TOOLS: Dict[str, Callable[..., Dict[str, Any]]] = {
    "search_kb": search_kb,
    "create_ticket": create_ticket,
}

def validate_action(decision: Decision) -> None:
    if decision.action == "finish":
        return
    if decision.action not in ALLOWED_TOOLS:
        raise ValueError(f"Blocked tool: {decision.action}")
    if decision.action == "create_ticket":
        if decision.args.get("priority") not in {"low", "medium", "high"}:
            raise ValueError("Invalid priority")

def run_agent(goal: str) -> Dict[str, Any]:
    state: Dict[str, Any] = {}
    trace = []

    for step in range(1, MAX_STEPS + 1):
        d = planner(goal, state)
        trace.append({"step": step, "decision": d.action, "args": d.args})

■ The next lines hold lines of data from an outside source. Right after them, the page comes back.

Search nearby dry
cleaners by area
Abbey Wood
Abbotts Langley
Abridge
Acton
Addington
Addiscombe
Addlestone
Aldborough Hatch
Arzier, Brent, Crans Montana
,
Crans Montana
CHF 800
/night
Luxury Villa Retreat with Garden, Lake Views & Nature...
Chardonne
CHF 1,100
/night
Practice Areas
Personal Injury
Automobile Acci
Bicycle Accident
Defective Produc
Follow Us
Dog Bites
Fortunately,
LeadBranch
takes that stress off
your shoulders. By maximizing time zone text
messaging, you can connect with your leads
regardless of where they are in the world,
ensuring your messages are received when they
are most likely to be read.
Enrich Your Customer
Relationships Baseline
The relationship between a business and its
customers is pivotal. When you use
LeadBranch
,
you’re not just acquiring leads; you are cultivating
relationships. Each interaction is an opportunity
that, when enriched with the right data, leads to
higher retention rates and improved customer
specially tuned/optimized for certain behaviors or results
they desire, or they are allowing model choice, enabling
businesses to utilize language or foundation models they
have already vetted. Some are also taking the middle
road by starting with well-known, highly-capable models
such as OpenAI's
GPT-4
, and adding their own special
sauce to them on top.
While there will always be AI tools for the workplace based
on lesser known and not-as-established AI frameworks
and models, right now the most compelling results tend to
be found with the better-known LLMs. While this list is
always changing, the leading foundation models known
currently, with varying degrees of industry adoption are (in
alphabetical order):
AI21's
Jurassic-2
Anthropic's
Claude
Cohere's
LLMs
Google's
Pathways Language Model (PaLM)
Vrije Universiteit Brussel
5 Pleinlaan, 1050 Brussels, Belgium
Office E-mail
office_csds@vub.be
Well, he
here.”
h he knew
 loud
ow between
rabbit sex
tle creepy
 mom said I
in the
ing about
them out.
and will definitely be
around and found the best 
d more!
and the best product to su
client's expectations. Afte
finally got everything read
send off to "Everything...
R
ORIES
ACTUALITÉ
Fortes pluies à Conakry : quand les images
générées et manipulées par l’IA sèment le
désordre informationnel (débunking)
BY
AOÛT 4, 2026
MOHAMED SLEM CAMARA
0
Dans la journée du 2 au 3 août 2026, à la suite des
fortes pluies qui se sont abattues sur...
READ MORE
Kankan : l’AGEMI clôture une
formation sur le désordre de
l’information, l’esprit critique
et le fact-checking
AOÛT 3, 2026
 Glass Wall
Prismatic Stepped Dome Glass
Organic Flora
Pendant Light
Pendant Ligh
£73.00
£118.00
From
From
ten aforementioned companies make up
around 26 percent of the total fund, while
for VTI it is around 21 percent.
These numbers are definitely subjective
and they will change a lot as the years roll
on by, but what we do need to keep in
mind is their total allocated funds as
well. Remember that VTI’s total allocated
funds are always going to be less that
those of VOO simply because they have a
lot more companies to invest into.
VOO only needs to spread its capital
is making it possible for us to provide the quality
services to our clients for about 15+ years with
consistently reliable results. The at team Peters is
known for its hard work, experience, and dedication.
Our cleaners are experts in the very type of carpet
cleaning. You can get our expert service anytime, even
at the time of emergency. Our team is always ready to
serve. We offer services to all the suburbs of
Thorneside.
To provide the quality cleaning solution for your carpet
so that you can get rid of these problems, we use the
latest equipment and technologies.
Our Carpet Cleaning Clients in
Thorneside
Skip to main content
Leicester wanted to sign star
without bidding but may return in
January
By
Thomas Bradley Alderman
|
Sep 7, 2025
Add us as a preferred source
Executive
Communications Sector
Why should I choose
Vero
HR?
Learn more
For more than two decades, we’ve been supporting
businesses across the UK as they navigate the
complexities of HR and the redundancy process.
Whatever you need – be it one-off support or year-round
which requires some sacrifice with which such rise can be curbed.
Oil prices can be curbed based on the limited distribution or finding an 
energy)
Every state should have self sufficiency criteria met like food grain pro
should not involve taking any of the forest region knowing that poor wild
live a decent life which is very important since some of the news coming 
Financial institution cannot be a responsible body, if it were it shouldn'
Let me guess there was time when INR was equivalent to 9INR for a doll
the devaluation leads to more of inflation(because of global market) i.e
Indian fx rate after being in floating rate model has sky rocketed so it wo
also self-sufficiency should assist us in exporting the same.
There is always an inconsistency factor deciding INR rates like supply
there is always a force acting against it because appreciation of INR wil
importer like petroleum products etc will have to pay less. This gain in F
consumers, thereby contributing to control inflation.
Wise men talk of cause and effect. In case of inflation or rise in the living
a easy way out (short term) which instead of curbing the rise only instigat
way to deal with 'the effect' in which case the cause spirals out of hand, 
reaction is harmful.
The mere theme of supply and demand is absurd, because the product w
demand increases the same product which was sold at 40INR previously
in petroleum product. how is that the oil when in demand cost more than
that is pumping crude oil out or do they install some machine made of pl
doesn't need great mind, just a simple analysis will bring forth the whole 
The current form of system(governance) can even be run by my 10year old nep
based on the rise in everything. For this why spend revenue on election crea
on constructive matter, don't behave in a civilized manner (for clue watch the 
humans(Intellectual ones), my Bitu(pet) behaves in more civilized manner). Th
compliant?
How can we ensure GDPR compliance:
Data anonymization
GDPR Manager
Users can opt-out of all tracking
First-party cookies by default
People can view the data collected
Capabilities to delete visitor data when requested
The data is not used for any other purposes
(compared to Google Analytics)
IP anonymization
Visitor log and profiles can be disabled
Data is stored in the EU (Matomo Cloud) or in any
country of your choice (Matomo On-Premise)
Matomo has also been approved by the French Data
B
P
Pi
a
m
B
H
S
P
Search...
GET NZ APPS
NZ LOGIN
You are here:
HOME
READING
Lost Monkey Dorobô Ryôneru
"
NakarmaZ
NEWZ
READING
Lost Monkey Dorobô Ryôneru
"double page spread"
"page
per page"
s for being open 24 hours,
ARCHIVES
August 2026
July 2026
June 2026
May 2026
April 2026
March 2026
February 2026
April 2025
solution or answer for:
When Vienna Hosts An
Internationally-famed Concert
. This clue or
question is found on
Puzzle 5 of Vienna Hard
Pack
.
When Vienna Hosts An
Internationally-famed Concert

        validate_action(d)

        if d.action == "finish":
            return {"ok": True, "result": d.args.get("answer"), "trace": trace}

        tool_fn = TOOLS[d.action]
        out = tool_fn(**d.args)
        trace[-1]["tool_output"] = out

        if d.action == "search_kb":
            state["answer"] = out.get("answer")
            state["found_answer"] = True
            state["needs_escalation"] = out.get("needs_escalation", False)
        elif d.action == "create_ticket":
            return {"ok": True, "result": f"Escalated: {out['ticket_id']}", "trace": trace}

    return {"ok": False, "error": "max steps reached", "trace": trace}

if __name__ == "__main__":
    result = run_agent("Customer asks for refund after purchase")
    print(result)

This example demonstrates schema checks, tool allowlisting, and step-budget control.


Rollout Strategy

For production release:

  1. shadow mode with full traces
  2. read-only tool mode
  3. limited write actions for low-risk cohorts
  4. canary rollout with strict guardrails
  5. full rollout after stability window

Progressive rollout is critical for side-effecting agent systems.


Key Takeaways

  • Production agents require architecture-level guardrails, not prompt-only safeguards.
  • Tool governance and permission scoping are core safety controls.
  • Evaluate process metrics (steps, tool success, compliance), not just final answers.
  • Step-level observability and rollback controls are mandatory.